Exercise details: A single figure is required: the number of lines below in which the word "dilediğiniz" occurs.

Information provided:

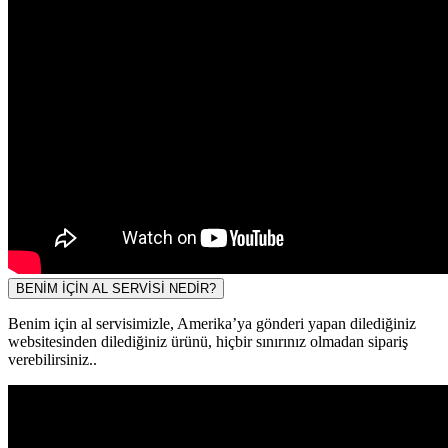
BENİM İÇİN AL SERVİSİ NEDİR?
Benim için al servisimizle, Amerika’ya gönderi yapan dilediğiniz
websitesinden dilediğiniz ürünü, hiçbir sınırınız olmadan sipariş
verebilirsiniz..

Reply: 2